Como você aborda os personagens mutantes periféricos? É uma questão de escolher os que se encaixam melhor na história ou você usa os seus favoritos?
É um pouco dos dois, para ser honesta. Acho que alguns são obviamente interessantes. Alguns são intrínsecos à história e tem alguns, certamente um caso específico, que ele tem um superpoder tão legal que nós tínhamos de usá-lo! A Fox nos deixou à vontade para escolhermos quem quiséssemos. As possibilidades eram encantadoras. É claro que os personagens também tinham de ser desenvolvidos. Não é apenas o caso de usá-los a esmo, espero que tenhamos criado uma dinâmica interessante em termos das decisões que eles tomam. Ter alguns personagens que sobre os quais não sabemos muito também é bom porque a gente pode se identificar com eles. Eles entram na história pela primeira vez e estão testemunhando esses dois personagens principais formarem as suas ideologias. São as decisões que os personagens que nós não conhecemos tomam e que representam a visão nova.

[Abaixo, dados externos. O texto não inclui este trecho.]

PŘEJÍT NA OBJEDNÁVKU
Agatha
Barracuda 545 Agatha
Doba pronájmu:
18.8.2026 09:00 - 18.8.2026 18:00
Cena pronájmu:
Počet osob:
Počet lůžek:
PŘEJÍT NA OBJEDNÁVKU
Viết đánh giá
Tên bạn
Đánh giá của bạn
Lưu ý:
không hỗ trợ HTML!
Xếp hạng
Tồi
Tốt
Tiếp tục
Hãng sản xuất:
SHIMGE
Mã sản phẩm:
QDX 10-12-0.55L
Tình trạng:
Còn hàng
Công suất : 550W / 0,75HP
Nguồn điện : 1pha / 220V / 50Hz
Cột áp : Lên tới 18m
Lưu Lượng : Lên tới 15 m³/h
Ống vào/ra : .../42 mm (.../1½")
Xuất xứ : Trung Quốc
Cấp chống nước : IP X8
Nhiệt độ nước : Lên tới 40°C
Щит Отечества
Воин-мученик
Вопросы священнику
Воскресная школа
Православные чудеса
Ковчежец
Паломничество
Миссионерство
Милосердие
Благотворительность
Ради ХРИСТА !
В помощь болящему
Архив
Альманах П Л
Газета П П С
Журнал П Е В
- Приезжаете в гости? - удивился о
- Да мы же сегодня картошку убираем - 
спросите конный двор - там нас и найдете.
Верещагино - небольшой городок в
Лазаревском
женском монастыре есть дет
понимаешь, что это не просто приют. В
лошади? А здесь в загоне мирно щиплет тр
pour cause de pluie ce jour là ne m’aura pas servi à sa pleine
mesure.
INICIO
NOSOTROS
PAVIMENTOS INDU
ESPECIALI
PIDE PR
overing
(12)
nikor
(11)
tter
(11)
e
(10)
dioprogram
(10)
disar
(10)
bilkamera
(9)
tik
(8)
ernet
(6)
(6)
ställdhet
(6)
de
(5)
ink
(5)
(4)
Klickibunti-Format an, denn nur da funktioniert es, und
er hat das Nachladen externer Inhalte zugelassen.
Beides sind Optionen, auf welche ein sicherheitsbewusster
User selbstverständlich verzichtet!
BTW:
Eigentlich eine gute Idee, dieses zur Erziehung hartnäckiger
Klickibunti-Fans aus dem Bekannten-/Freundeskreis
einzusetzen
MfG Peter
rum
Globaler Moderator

Você já pensou que rumo a história tomaria de agora em diante?
Para ser sincera, nós não pensamos no próximo. Certamente não é um assunto sobre o qual tenhamos conversado. Este filme não foi feito com o seguinte em mente. Isso seria perigoso. É melhor nos concentrarmos no filme atual.

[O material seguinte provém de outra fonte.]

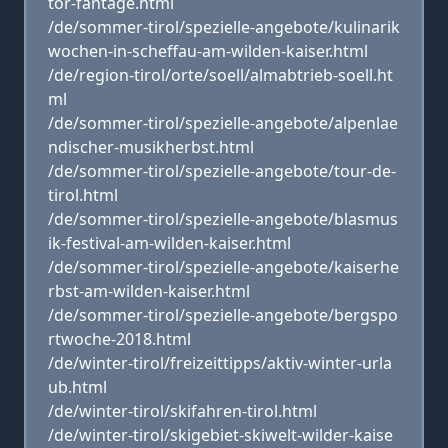
tor-fantage.html
/de/sommer-tirol/spezielle-angebote/kulinarik
wochen-in-scheffau-am-wilden-kaiser.html
/de/region-tirol/orte/soell/almabtrieb-soell.ht
ml
/de/sommer-tirol/spezielle-angebote/alpenlae
ndischer-musikherbst.html
/de/sommer-tirol/spezielle-angebote/tour-de-
tirol.html
/de/sommer-tirol/spezielle-angebote/blasmus
ik-festival-am-wilden-kaiser.html
/de/sommer-tirol/spezielle-angebote/kaiserhe
rbst-am-wilden-kaiser.html
/de/sommer-tirol/spezielle-angebote/bergspo
rtwoche-2018.html
/de/winter-tirol/freizeittipps/aktiv-winter-urla
ub.html
/de/winter-tirol/skifahren-tirol.html
/de/winter-tirol/skigebiet-skiwelt-wilder-kaise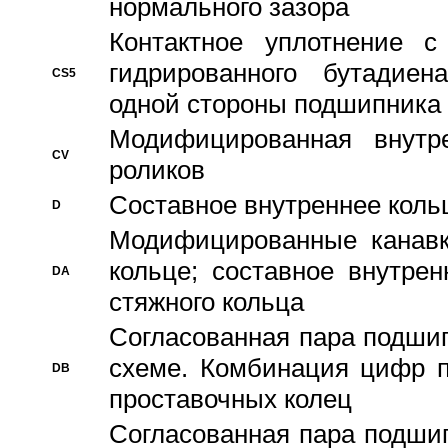
нормального зазора
Контактное уплотнение 
гидрированного бутадиен
CS5
одной стороны подшипника
Модифицированная внутре
CV
роликов
Составное внутреннее кольц
D
Модифицированные канавк
кольце; составное внутре
DA
стяжного кольца
Согласованная пара подши
схеме. Комбинация цифр п
DB
проставочных колец
Согласованная пара подши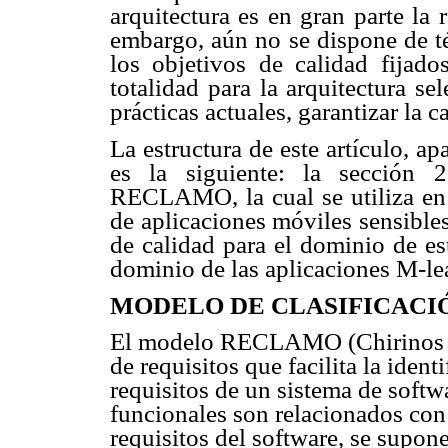
arquitectura es en gran parte la 
embargo, aún no se dispone de té
los objetivos de calidad fijad
totalidad para la arquitectura sel
prácticas actuales, garantizar la 
La estructura de este artículo, ap
es la siguiente: la sección 
RECLAMO, la cual se utiliza en l
de aplicaciones móviles sensible
de calidad para el dominio de es
dominio de las aplicaciones M-le
MODELO DE CLASIFICACIÓ
El modelo RECLAMO (Chirino
de requisitos que facilita la ident
requisitos de un sistema de softwa
funcionales son relacionados con 
requisitos del software, se supon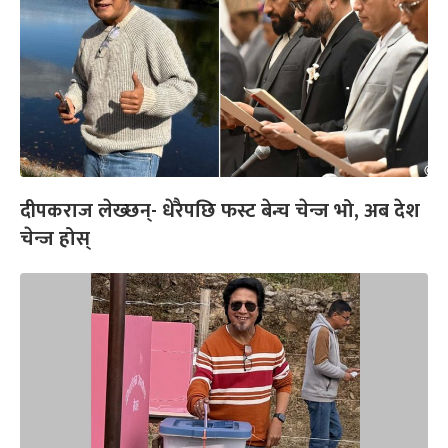
दीपकराज लेख्छन्- धेरैपछि फस्ट बेन्च चेन्ज भो, अब देश
चेन्ज होस्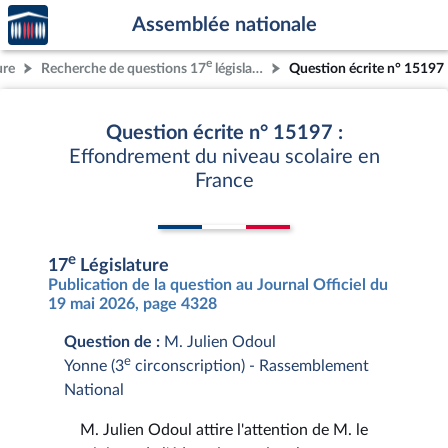
Accèder
Aller au contenu
Aller en bas de la page
Assemblée nationale
à la
page
e
ure
Recherche de questions 17
législature
Question écrite n° 15197
d'accueil
Question écrite n° 15197 :
Effondrement du niveau scolaire en
France
e
17
Législature
Publication de la question au Journal Officiel du
19 mai 2026, page 4328
Question de :
M. Julien Odoul
e
Yonne (3
circonscription) - Rassemblement
National
M. Julien Odoul attire l'attention de M. le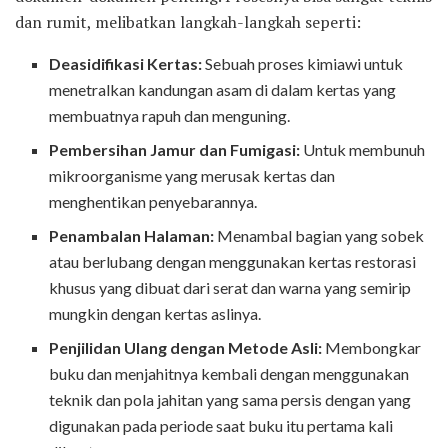
dan rumit, melibatkan langkah-langkah seperti:
Deasidifikasi Kertas:
Sebuah proses kimiawi untuk
menetralkan kandungan asam di dalam kertas yang
membuatnya rapuh dan menguning.
Pembersihan Jamur dan Fumigasi:
Untuk membunuh
mikroorganisme yang merusak kertas dan
menghentikan penyebarannya.
Penambalan Halaman:
Menambal bagian yang sobek
atau berlubang dengan menggunakan kertas restorasi
khusus yang dibuat dari serat dan warna yang semirip
mungkin dengan kertas aslinya.
Penjilidan Ulang dengan Metode Asli:
Membongkar
buku dan menjahitnya kembali dengan menggunakan
teknik dan pola jahitan yang sama persis dengan yang
digunakan pada periode saat buku itu pertama kali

[ATUALIZAÇÃO - 09/06/2011, às 18h35]

No dia de estreia de First Class, o Bleeding Cool publicou um texto sobre a polêmica questão dos créditos de roteiro deste filme. Aqui há interessantes comentários dos quatro envolvidos: Jane Goldman, Matthew Vaughn, Ashley Edward Miller e Zack Stentz. Eles também comentam o fato de que Jamie Moss é responsável por um dos rascunhos e não foi reconhecido pelo WGA. Ao ler o artigo, dá para entender que cada um merece o crédito que teve, seja na parte de roteiro, seja na parte de concepção na história (Bryan Singer teve uma ideia e usou elementos de um roteiro de Sheldon Turner).

Levando em conta o comentário de Goldman (não o tanto quanto ríspido de Vaughn), dá para concluir que, ela e o diretor mudaram bastante o roteiro quando tomaram conta da última revisão, fazendo a versão final do texto a partir de elementos do rascunho de Miller e Stentz. A postura desses dois últimos foi defensiva, é claro. Disseram que trabalharam semanas com Goldman e Vaughn na última versão do roteiro.

Resumindo, todo mundo que merecia crédito foi creditado, tirando Jamie Moss. Falando dele, seria interessante saber do roteiro que ele fez, para ver o que foi aproveitado do tal rascunho.